Actually it's not just quick and easy expediency.
There is an actual reason many US cities use elevated lines versus underground utilities.
Houses and building lots in the US tend to be much larger than their European counterparts. This makes neighborhoods bigger and means that utilities have to span a much further distance to serve the same number of customers.
When you take this to a city-wide level the grid for an American city is exponentially larger than that of a comparably populated European one. (I say American, but I could just as easily say in the Americas as housing in Mexico or many other places looks pretty much identical in structure to that in any US or Canadian neighborhood).

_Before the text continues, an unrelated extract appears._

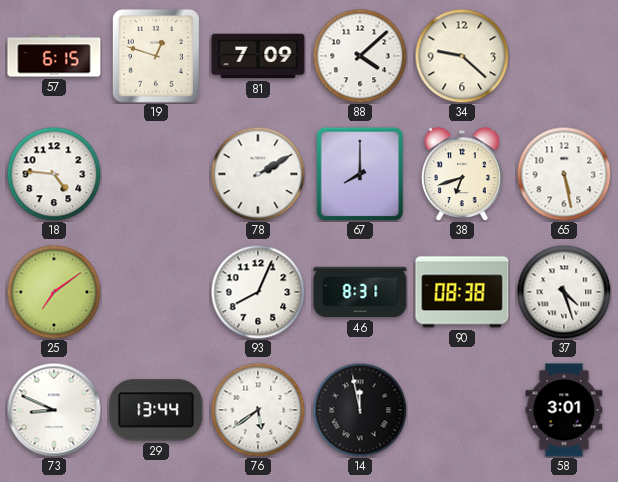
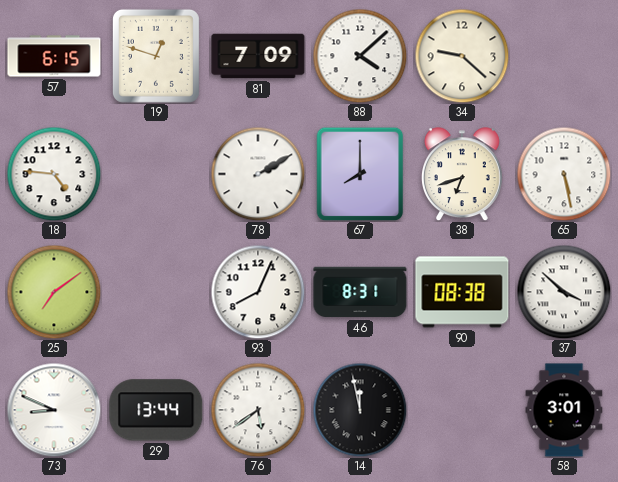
37: 4:27 -> 3:52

When you send a signal through a wire a certain amount of that signal is leaked out and lost to the surroundings. Whether it be electricity, cable, data, or phone, as the distance increases, the amount of signal dispersed to the surrounding environment increases. In elevated lines, the air itself acts as an insulator to signal loss.
Because the earth is a natural ground (actually THE natural ground) its proximity to wires actually exacerbates signal loss quite a bit so that underground utilities are only practical on short runs.
In many densely populated places like New Orleans of New York you will find underground utilities, but you will also find huge ventilation grates in the streets to vent the substations. The actual main runs of the wires are from those with the general areas being served with trunk service from larger elevated lines somewhere.
It's not a matter of doing something on the cheap because it's quick and easy, it's a matter or one technology not being practical in one situation where in another place the opposing technology is he most ideal..
(oh yeah one foreigner thing that's funny...foreigners being the mindset that because somethings done a certain way 'back home' that that's the best way to do it!)